- _PROBLEM_:
Leave the pictures aside and give back every entry below word for word.

---

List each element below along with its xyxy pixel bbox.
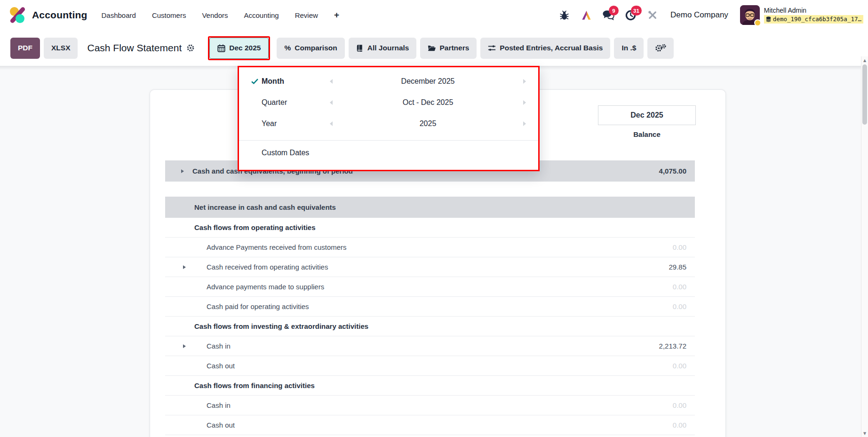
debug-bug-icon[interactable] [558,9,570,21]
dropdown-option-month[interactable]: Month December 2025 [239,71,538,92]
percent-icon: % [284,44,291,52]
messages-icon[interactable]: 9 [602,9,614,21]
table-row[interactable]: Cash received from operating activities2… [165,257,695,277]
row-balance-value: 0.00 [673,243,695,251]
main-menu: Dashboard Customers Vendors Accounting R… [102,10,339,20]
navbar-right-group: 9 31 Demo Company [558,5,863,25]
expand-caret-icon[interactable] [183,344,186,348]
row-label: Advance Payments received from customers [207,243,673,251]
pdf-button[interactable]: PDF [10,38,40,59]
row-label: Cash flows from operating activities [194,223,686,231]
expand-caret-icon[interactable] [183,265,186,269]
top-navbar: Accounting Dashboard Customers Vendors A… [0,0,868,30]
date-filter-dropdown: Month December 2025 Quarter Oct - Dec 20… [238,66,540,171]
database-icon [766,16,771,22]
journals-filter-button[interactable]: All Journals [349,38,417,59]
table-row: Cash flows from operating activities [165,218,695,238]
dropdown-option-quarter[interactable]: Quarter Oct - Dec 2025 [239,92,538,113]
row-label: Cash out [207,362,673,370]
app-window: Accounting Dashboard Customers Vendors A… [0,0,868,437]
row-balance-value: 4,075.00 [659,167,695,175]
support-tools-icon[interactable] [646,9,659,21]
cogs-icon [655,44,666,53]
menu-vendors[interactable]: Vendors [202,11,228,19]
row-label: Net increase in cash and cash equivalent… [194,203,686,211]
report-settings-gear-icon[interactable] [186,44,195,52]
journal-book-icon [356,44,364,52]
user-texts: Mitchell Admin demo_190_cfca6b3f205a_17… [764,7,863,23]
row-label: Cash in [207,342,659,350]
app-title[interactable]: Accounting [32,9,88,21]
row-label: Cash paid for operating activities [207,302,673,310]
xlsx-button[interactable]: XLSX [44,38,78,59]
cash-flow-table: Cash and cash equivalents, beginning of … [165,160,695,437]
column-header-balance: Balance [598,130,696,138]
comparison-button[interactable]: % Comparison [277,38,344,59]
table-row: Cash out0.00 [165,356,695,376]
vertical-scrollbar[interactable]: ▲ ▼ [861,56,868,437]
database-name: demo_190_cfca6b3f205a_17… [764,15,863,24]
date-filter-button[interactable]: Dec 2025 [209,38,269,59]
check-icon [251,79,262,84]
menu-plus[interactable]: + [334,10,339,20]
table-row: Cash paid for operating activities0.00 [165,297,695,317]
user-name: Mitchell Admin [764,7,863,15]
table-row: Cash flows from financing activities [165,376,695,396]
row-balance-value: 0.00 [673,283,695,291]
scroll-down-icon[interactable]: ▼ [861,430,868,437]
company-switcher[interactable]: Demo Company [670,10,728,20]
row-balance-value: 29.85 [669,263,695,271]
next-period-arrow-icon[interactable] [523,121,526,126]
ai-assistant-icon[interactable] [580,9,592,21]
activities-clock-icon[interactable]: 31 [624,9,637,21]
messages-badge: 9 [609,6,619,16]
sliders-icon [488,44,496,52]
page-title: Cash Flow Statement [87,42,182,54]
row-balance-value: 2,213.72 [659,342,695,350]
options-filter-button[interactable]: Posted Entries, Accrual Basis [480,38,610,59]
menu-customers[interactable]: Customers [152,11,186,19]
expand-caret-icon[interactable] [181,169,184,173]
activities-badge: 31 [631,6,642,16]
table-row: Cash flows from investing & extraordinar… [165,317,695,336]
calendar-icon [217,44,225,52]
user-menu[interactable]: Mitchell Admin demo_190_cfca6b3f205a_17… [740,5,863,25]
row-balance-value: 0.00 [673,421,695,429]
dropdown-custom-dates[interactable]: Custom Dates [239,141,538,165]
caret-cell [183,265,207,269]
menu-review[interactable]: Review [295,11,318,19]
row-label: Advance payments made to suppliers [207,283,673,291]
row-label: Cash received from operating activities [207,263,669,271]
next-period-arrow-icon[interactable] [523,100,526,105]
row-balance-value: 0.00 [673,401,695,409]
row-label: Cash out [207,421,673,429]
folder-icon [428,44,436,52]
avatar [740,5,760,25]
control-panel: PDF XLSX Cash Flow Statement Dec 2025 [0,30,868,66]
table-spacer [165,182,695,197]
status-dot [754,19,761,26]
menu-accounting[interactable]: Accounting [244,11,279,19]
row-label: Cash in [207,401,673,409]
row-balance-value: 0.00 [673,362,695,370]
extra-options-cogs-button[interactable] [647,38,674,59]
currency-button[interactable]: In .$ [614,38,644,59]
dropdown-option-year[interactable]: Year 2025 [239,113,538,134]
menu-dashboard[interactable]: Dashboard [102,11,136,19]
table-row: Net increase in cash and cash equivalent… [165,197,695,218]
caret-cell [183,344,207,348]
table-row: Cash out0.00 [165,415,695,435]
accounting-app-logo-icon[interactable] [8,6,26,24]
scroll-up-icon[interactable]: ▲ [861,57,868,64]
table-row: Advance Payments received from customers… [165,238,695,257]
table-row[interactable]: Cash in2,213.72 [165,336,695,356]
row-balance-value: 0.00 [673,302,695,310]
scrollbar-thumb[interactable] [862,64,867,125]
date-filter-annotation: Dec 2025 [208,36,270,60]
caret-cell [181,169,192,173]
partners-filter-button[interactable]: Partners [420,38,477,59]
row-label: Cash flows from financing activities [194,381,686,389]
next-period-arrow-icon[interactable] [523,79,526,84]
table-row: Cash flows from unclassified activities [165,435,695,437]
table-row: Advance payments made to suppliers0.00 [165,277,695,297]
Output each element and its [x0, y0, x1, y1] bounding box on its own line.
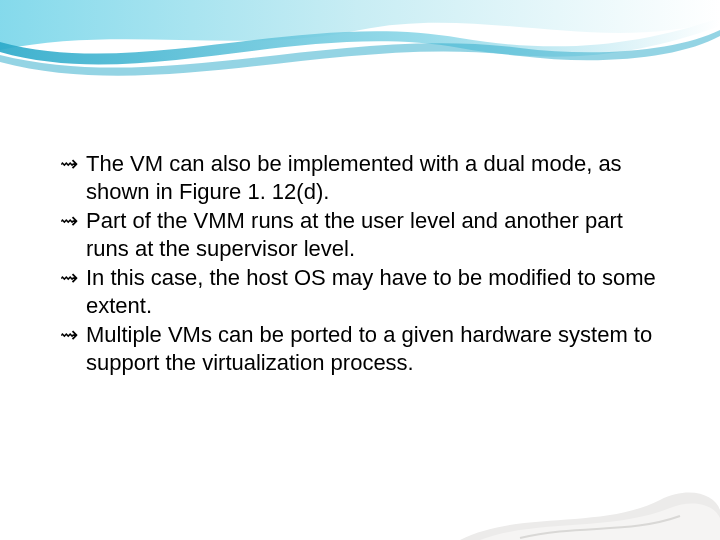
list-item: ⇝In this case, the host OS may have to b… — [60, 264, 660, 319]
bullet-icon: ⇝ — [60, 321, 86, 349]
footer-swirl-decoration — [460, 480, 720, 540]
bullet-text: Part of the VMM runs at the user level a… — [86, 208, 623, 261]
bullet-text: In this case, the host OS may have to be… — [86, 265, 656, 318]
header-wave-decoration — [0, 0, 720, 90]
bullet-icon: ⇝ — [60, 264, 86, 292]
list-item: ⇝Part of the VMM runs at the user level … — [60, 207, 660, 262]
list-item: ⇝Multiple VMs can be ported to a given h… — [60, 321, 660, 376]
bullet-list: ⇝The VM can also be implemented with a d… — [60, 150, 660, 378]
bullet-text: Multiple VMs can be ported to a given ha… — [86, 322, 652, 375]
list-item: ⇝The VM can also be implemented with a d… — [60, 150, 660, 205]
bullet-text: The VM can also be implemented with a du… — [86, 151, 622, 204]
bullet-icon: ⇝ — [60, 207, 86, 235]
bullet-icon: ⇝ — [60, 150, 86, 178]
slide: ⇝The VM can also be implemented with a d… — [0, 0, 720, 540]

---

- _COMPLETED TASK_:
List each element below along with its xyxy pixel bbox.
debug-bug-icon[interactable] [558,9,570,21]
dropdown-option-month[interactable]: Month December 2025 [239,71,538,92]
percent-icon: % [284,44,291,52]
messages-icon[interactable]: 9 [602,9,614,21]
table-row[interactable]: Cash received from operating activities2… [165,257,695,277]
row-balance-value: 0.00 [673,243,695,251]
main-menu: Dashboard Customers Vendors Accounting R… [102,10,339,20]
navbar-right-group: 9 31 Demo Company [558,5,863,25]
expand-caret-icon[interactable] [183,344,186,348]
row-label: Advance Payments received from customers [207,243,673,251]
pdf-button[interactable]: PDF [10,38,40,59]
row-label: Cash flows from operating activities [194,223,686,231]
expand-caret-icon[interactable] [183,265,186,269]
top-navbar: Accounting Dashboard Customers Vendors A… [0,0,868,30]
date-filter-dropdown: Month December 2025 Quarter Oct - Dec 20… [238,66,540,171]
database-icon [766,16,771,22]
journals-filter-button[interactable]: All Journals [349,38,417,59]
table-row: Cash flows from operating activities [165,218,695,238]
dropdown-option-quarter[interactable]: Quarter Oct - Dec 2025 [239,92,538,113]
row-label: Cash out [207,362,673,370]
app-window: Accounting Dashboard Customers Vendors A… [0,0,868,437]
row-balance-value: 4,075.00 [659,167,695,175]
support-tools-icon[interactable] [646,9,659,21]
cogs-icon [655,44,666,53]
menu-vendors[interactable]: Vendors [202,11,228,19]
row-label: Net increase in cash and cash equivalent… [194,203,686,211]
report-settings-gear-icon[interactable] [186,44,195,52]
journal-book-icon [356,44,364,52]
user-texts: Mitchell Admin demo_190_cfca6b3f205a_17… [764,7,863,23]
row-label: Cash in [207,342,659,350]
app-title[interactable]: Accounting [32,9,88,21]
row-label: Cash paid for operating activities [207,302,673,310]
xlsx-button[interactable]: XLSX [44,38,78,59]
cash-flow-table: Cash and cash equivalents, beginning of … [165,160,695,437]
column-header-balance: Balance [598,130,696,138]
comparison-button[interactable]: % Comparison [277,38,344,59]
table-row: Cash out0.00 [165,356,695,376]
vertical-scrollbar[interactable]: ▲ ▼ [861,56,868,437]
database-name: demo_190_cfca6b3f205a_17… [764,15,863,24]
date-filter-button[interactable]: Dec 2025 [209,38,269,59]
check-icon [251,79,262,84]
menu-plus[interactable]: + [334,10,339,20]
table-row: Cash paid for operating activities0.00 [165,297,695,317]
user-name: Mitchell Admin [764,7,863,15]
table-row: Cash flows from financing activities [165,376,695,396]
row-balance-value: 0.00 [673,283,695,291]
scroll-down-icon[interactable]: ▼ [861,430,868,437]
company-switcher[interactable]: Demo Company [670,10,728,20]
row-balance-value: 29.85 [669,263,695,271]
next-period-arrow-icon[interactable] [523,121,526,126]
ai-assistant-icon[interactable] [580,9,592,21]
activities-clock-icon[interactable]: 31 [624,9,637,21]
messages-badge: 9 [609,6,619,16]
sliders-icon [488,44,496,52]
page-title: Cash Flow Statement [87,42,182,54]
row-balance-value: 2,213.72 [659,342,695,350]
options-filter-button[interactable]: Posted Entries, Accrual Basis [480,38,610,59]
menu-customers[interactable]: Customers [152,11,186,19]
expand-caret-icon[interactable] [181,169,184,173]
activities-badge: 31 [631,6,642,16]
table-row: Cash flows from investing & extraordinar… [165,317,695,336]
calendar-icon [217,44,225,52]
user-menu[interactable]: Mitchell Admin demo_190_cfca6b3f205a_17… [740,5,863,25]
row-balance-value: 0.00 [673,421,695,429]
dropdown-custom-dates[interactable]: Custom Dates [239,141,538,165]
caret-cell [183,265,207,269]
menu-review[interactable]: Review [295,11,318,19]
row-label: Advance payments made to suppliers [207,283,673,291]
row-label: Cash received from operating activities [207,263,669,271]
next-period-arrow-icon[interactable] [523,100,526,105]
row-balance-value: 0.00 [673,401,695,409]
row-label: Cash out [207,421,673,429]
folder-icon [428,44,436,52]
avatar [740,5,760,25]
control-panel: PDF XLSX Cash Flow Statement Dec 2025 [0,30,868,66]
table-spacer [165,182,695,197]
status-dot [754,19,761,26]
menu-accounting[interactable]: Accounting [244,11,279,19]
row-label: Cash in [207,401,673,409]
row-balance-value: 0.00 [673,362,695,370]
extra-options-cogs-button[interactable] [647,38,674,59]
currency-button[interactable]: In .$ [614,38,644,59]
dropdown-option-year[interactable]: Year 2025 [239,113,538,134]
menu-dashboard[interactable]: Dashboard [102,11,136,19]
table-row: Net increase in cash and cash equivalent… [165,197,695,218]
caret-cell [183,344,207,348]
table-row: Cash out0.00 [165,415,695,435]
accounting-app-logo-icon[interactable] [8,6,26,24]
scroll-up-icon[interactable]: ▲ [861,57,868,64]
table-row: Advance Payments received from customers… [165,238,695,257]
table-row[interactable]: Cash in2,213.72 [165,336,695,356]
row-balance-value: 0.00 [673,302,695,310]
scrollbar-thumb[interactable] [862,64,867,125]
date-filter-annotation: Dec 2025 [208,36,270,60]
caret-cell [181,169,192,173]
partners-filter-button[interactable]: Partners [420,38,477,59]
row-label: Cash flows from financing activities [194,381,686,389]
next-period-arrow-icon[interactable] [523,79,526,84]
table-row: Cash flows from unclassified activities [165,435,695,437]
table-row: Advance payments made to suppliers0.00 [165,277,695,297]
Output each element and its [x0, y0, x1, y1] bounding box on its own line.
list-item: ⇝In this case, the host OS may have to b… — [60, 264, 660, 319]
bullet-icon: ⇝ — [60, 321, 86, 349]
footer-swirl-decoration — [460, 480, 720, 540]
bullet-text: Part of the VMM runs at the user level a… — [86, 208, 623, 261]
bullet-text: In this case, the host OS may have to be… — [86, 265, 656, 318]
header-wave-decoration — [0, 0, 720, 90]
bullet-icon: ⇝ — [60, 264, 86, 292]
list-item: ⇝Part of the VMM runs at the user level … — [60, 207, 660, 262]
list-item: ⇝Multiple VMs can be ported to a given h… — [60, 321, 660, 376]
bullet-list: ⇝The VM can also be implemented with a d… — [60, 150, 660, 378]
bullet-text: Multiple VMs can be ported to a given ha… — [86, 322, 652, 375]
list-item: ⇝The VM can also be implemented with a d… — [60, 150, 660, 205]
bullet-text: The VM can also be implemented with a du… — [86, 151, 622, 204]
bullet-icon: ⇝ — [60, 207, 86, 235]
bullet-icon: ⇝ — [60, 150, 86, 178]
slide: ⇝The VM can also be implemented with a d… — [0, 0, 720, 540]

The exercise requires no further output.